EXERCISE DETAILS: For the entries below, repeat exactly each line starting with the one that contains "network/denominational leaders throug" and going on through the one that contains "Tattoo Removal", and no others.

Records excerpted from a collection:
*** Begin section ***

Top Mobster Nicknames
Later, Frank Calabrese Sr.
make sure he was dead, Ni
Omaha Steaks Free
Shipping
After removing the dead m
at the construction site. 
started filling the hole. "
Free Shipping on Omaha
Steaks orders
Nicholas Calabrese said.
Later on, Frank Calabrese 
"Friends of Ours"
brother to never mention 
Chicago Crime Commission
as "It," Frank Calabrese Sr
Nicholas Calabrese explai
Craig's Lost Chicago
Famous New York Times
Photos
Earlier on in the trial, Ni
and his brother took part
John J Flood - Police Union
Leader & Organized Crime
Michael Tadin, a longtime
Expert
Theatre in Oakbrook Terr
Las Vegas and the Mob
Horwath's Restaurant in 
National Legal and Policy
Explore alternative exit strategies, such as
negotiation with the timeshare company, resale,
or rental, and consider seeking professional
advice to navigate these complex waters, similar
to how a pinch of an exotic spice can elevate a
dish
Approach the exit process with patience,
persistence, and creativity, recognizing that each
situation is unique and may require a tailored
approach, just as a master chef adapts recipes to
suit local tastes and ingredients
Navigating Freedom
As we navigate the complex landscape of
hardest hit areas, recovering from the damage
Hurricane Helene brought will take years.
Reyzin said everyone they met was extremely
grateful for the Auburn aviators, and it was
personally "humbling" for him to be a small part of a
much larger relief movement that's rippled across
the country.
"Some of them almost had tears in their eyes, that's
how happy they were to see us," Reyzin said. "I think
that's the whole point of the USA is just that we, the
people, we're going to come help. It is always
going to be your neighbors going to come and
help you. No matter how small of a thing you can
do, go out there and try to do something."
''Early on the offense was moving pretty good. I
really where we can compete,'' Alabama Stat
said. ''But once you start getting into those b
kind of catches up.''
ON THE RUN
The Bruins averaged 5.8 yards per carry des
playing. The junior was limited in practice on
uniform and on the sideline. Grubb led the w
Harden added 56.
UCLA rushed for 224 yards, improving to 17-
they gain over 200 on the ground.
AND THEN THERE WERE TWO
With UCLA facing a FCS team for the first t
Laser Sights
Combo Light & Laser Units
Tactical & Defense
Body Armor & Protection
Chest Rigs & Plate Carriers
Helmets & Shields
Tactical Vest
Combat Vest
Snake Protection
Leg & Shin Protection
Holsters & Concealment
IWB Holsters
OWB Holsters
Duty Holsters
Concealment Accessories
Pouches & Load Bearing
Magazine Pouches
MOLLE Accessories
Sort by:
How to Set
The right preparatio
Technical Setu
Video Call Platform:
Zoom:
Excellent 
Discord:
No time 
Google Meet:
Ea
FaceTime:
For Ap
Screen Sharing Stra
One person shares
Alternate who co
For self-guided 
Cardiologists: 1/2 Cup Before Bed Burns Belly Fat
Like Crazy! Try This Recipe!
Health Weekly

*** End section ***
*** Begin section ***

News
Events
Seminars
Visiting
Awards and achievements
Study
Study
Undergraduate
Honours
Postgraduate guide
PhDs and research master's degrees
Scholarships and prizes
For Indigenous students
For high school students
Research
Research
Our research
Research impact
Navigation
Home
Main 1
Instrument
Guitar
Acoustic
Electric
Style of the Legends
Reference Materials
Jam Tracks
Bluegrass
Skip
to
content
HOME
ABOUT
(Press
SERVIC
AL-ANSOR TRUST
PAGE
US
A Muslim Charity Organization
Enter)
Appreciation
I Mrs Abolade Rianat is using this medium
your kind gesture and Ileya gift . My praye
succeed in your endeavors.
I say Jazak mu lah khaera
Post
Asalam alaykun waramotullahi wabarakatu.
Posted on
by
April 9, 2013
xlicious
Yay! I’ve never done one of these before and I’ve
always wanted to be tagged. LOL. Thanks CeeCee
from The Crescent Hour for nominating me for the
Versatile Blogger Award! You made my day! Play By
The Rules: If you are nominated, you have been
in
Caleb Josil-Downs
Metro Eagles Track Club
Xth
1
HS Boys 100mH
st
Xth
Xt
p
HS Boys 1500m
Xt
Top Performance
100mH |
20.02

*** End section ***
*** Begin section ***

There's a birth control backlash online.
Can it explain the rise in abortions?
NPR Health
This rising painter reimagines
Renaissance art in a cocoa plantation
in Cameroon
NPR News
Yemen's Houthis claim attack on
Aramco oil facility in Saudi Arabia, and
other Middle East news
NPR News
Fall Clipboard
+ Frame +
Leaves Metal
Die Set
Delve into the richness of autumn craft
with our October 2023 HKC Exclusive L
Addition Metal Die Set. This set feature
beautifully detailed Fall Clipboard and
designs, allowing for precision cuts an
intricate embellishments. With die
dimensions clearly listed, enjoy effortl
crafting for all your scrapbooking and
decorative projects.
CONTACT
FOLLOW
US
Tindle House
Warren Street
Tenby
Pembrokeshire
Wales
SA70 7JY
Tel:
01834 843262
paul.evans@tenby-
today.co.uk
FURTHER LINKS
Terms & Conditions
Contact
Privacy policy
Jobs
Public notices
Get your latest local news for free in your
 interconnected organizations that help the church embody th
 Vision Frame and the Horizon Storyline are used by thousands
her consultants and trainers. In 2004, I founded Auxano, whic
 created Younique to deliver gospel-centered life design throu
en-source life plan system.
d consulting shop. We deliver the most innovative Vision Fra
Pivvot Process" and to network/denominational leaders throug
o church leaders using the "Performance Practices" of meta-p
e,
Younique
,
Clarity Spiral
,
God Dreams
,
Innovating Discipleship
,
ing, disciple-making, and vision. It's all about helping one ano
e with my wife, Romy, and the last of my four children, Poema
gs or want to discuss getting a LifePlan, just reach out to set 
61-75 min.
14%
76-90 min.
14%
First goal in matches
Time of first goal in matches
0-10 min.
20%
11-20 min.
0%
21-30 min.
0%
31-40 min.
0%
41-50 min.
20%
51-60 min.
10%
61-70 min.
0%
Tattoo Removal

*** End section ***

ANSWER:
Pivvot Process" and to network/denominational leaders throug
o church leaders using the "Performance Practices" of meta-p
e,
Younique
,
Clarity Spiral
,
God Dreams
,
Innovating Discipleship
,
ing, disciple-making, and vision. It's all about helping one ano
e with my wife, Romy, and the last of my four children, Poema
gs or want to discuss getting a LifePlan, just reach out to set 
61-75 min.
14%
76-90 min.
14%
First goal in matches
Time of first goal in matches
0-10 min.
20%
11-20 min.
0%
21-30 min.
0%
31-40 min.
0%
41-50 min.
20%
51-60 min.
10%
61-70 min.
0%
Tattoo Removal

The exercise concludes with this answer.